How do spambots get past "human-proving" tests?

The trick is to just use something no-one else is using. As long as it’s sufficently different and you’re not a big enough site to make you a target on your own then the spammers will go elsewhere where it’s easier.

It can be something simple as long as it’s different from what everyone else does.

The basic problem is that everything a human can do you can train/write a program to do – what you need to do is make each problem different so the rewards for solving any one aren’t worth the effort required.

Inspired by something I read elsewhere, can’t remember where and can’t find it tho’. Sorry.

SD

When I first heard about photo-based CAPTCHAs, this was the biggest problem. Some guys at CMU were trying to build a little webgame to help better classify pictures. Basically, they’d show the same picture found on Google to several people and you got points based on how quickly you agreed on the subject of the photo.

That was a few years ago.
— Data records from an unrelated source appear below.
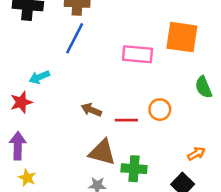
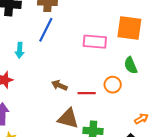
cyan arrow: (39, 77) -> (20, 50), moved, turned -63
green semicircle: (204, 87) -> (131, 65), moved

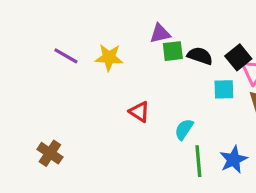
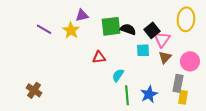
purple triangle: (160, 34) -> (82, 15), moved
green square: (173, 51) -> (111, 26), size x1.5
yellow star: (109, 57) -> (71, 30), turned 30
red triangle: (139, 112) -> (99, 57), moved, turned -40

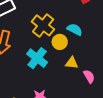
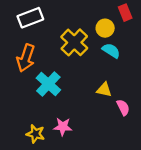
yellow circle: (60, 42) -> (105, 28), moved
cyan cross: (37, 58) -> (48, 84), moved

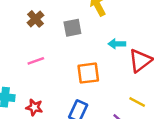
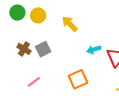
gray square: (72, 28) -> (43, 49), moved

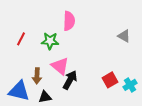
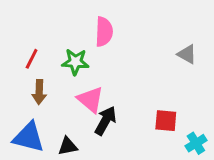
brown arrow: (37, 76) -> (39, 92), moved
red square: (110, 80) -> (166, 121), turned 35
cyan cross: (130, 85) -> (196, 143), moved

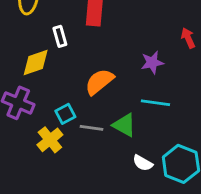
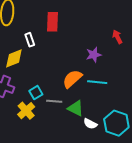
orange semicircle: (99, 82) -> (72, 79), moved
green triangle: (124, 125) -> (76, 108), moved

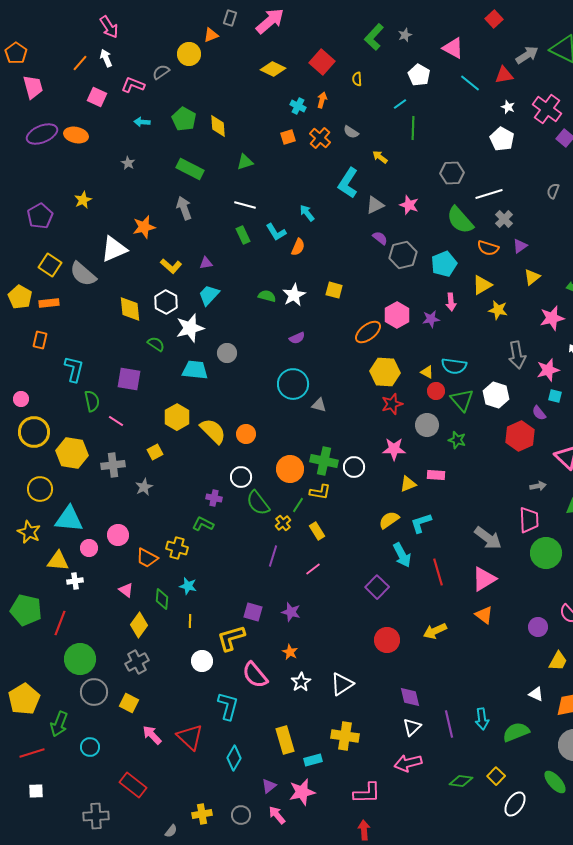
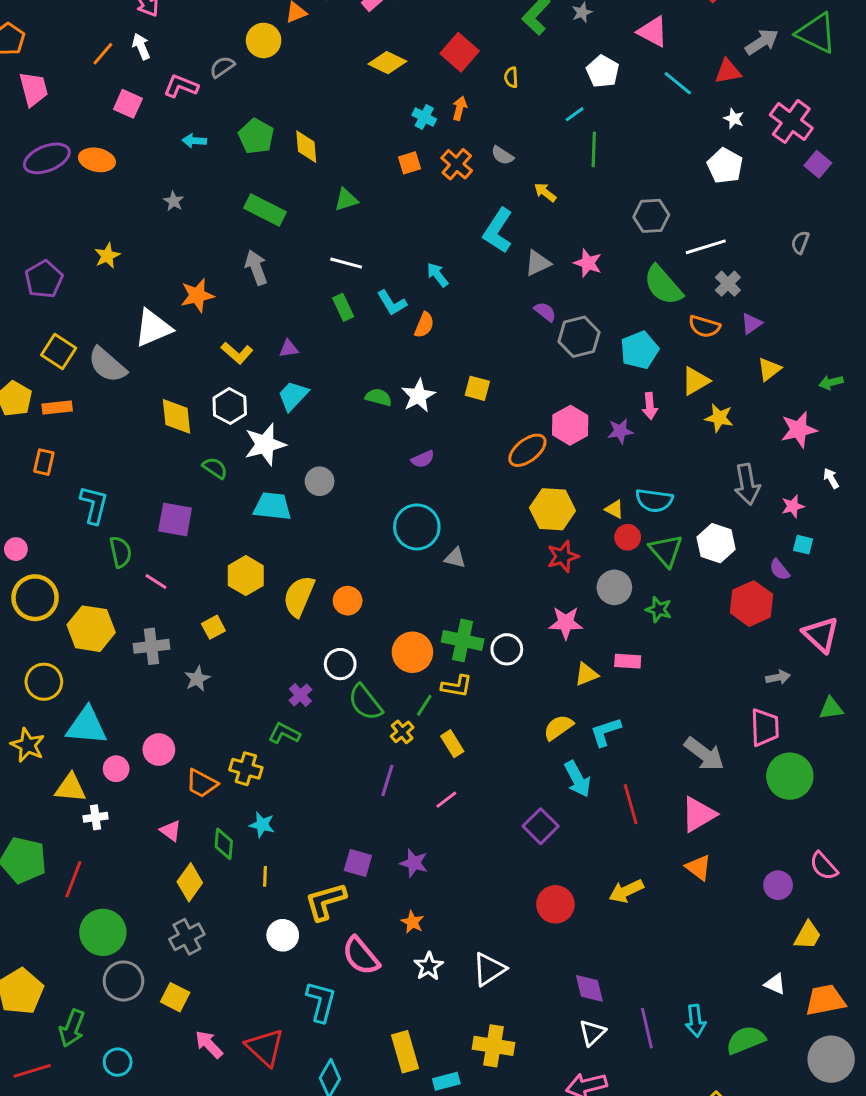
pink star: (548, 370) -> (793, 506), size x0.7
yellow semicircle: (213, 431) -> (299, 596), turned -112
purple cross: (214, 498) -> (300, 695), turned 35

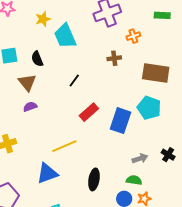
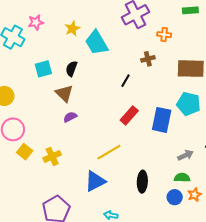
orange cross: (133, 36) -> (164, 35), turned 32
black semicircle: (37, 59) -> (71, 69), turned 49
black line: (74, 80) -> (126, 81), moved

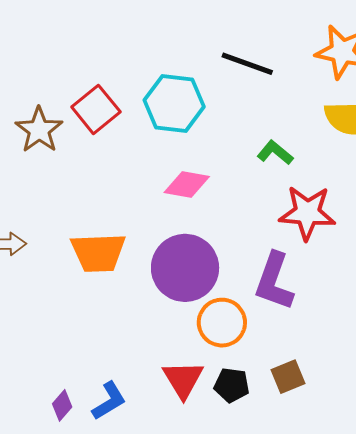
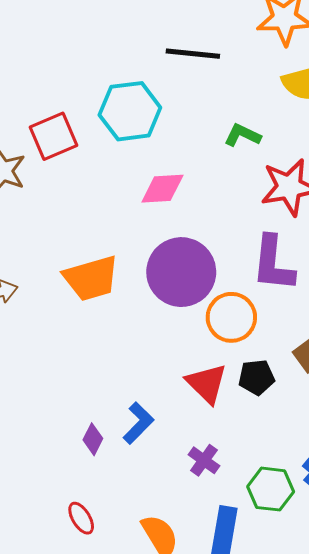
red square: (96, 109) -> (54, 136), turned 30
Now there’s a better way. The photos have already been laboriously tagged and organized. Here’s the result of a Flickr search for “motorcycle”. Not all of the pictures are readily identifiable as motorcycles, but the tagging is really quite good. And the keyword search can be done dynamically by the testing computer, mixing any number of keywords. Very very hard for a bot to beat.

Of the other problems you mentioned, I think that the language issue is the most important, but it may be necessary to keep the spammers out.

Actually, that’d be easy for a bot to beat. The bot just picks out the key word, “motorcycle”, in this case, and does a Flickr search of its own, to see which images come up. Then it sees which of those images that comes up are amongst the ones to be tested.